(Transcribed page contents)
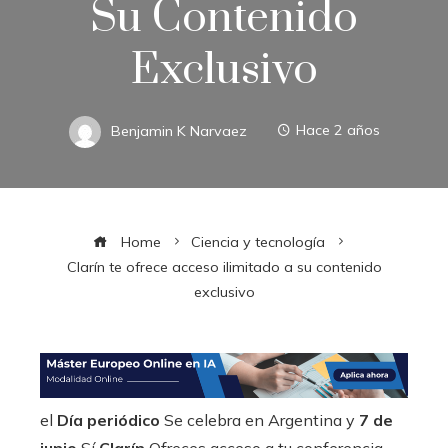
Su Contenido
Exclusivo
Benjamin K Narvaez
Hace 2 años
Home
Ciencia y tecnología
Clarín te ofrece acceso ilimitado a su contenido
exclusivo
el
Día periódico
Se celebra en Argentina y
7 de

What the task asks
Set every entry down again exactly as written, and omit the images.

Final answer
Su Contenido
Exclusivo
Benjamin K Narvaez
Hace 2 años
Home
Ciencia y tecnología
Clarín te ofrece acceso ilimitado a su contenido
exclusivo
el
Día periódico
Se celebra en Argentina y
7 de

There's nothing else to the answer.